音楽って何だろう その8 私って?青年編

 さてさて「もしもツアー」から戻って中学2年生で木琴教室を止めた後の話を進めましょう。私の弟の話はしましたが、音楽を何時までもやることより、弟みたいな子を直せる医者になりたいというのは、かなり小さい頃から思っていました。その為には、大学の医学部に行きやすい所謂「良い高校」に進学しないと駄目だな、という事も真面目に考えていました。田舎の子供にとっては田舎の子供であること自体がハンディーキャップなのですが、努力の結果なんとか北国で一番「良い高校」言われている高校に進学できました。中学2年で木琴教室を止めた後はテニスに打ち込んだり、陸上の走り高跳びに取り組んだり、とスポーツも一生懸命やりました。高校進学後もテニスクラブに入って、典型的な「運動部の男子」をしていて、友達はビートルズファンを共通項に出来ていってギターを弾きながら皆で歌って楽しんでいました。キリスト教系の学校だったので自由な雰囲気があるし、先輩の締め付けはないし、このまま行きたい大学の医学部に行ければ最高の高校生活だな、と思っていました。ところが、一年生の秋の文化祭で私の人生を決めてしまう事になるトンデモナイものと遭遇してしまうのです。軽音楽クラブはビートルズとかローリングストーンズを演奏(とてつもなく上手でした)しているから、ということでビートルズ大好き仲間とその発表を見に行ったときの事です。お目当てのロックバンドには大いに感動して歌も一緒に歌って、さんざん楽しんだのですが、もう一つのバンドは今まで聞いたこともないくらいカッコイイ音楽をやっていました。言葉では知っていましたが「ジャズ」と言う音楽で、その時は「ボサノバ」を主に演奏していました。世の中にこんなにカッコイイ音楽(所謂Coolってことなんだ)って存在するのか、と思えるくらいしびれてしまいました。演奏も非常にレベルが高かったと思います。その時のギタリストは後にテナーサックスをマスターしてジャズ演奏家になりましたし、ピアニストもジャズ演奏家になりました。およそ高校生のレベルでは無かった様です。すっかり打ちのめされた私は、自分でも演奏したいと思うようになり、高校2年になったとき、意を決して上手なピアニストに「クラブに入れてください」と頼み込みに行きました。「楽器は何が出来るんだ」と言われて木琴しかできないので「木琴です」というと、「ジャズでは木琴なんてないぞ」といわれて、更に「ヴィブラフォンだったら凄いのがいるけどな。
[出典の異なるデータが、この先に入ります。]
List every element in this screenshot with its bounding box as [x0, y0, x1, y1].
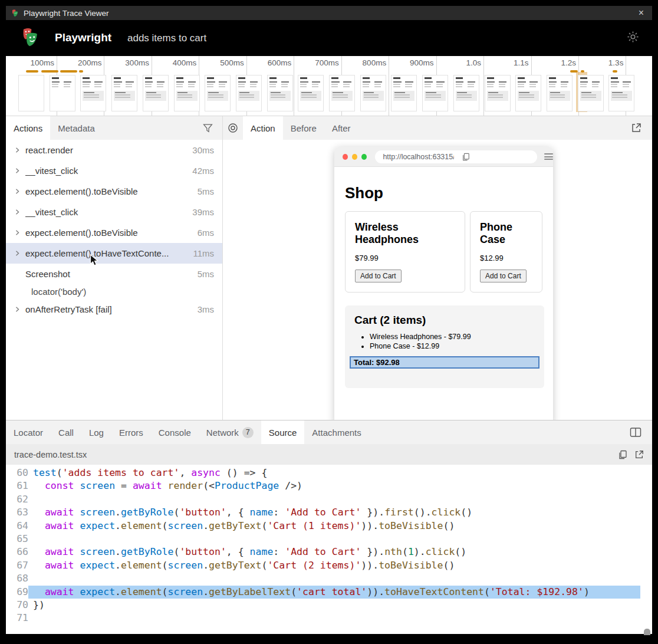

ヴィブラフォンは出来ないのか」と言われて、黙ってしまいました。何しろヴィブラフォンという楽器を持っても居ないし弾いたこともないし、テレビのワイドショウでは見て聞いていたので知っていましたが、キンキンキラキラした高そうな楽器であることは確かでした。そうか、駄目かと思ってショックでした。相手も意気消沈している私を見て「まあ木琴でヴィブラフォンのつもりになってやってみるか」と言われて一も二もなく「宜しくお願い致します。」と言って早速木琴を送ってもらって、学校に運んで仲間に入れて貰いました。(因みに学園祭でのロックバンドでギターを弾いていたのは「吉野藤丸」と言う人で、後に「将軍」というバンドで活躍して知る人ぞ知る凄腕のギタリストです。同時期に同じ場所で色んな才能が花開く事ってあるのですね。)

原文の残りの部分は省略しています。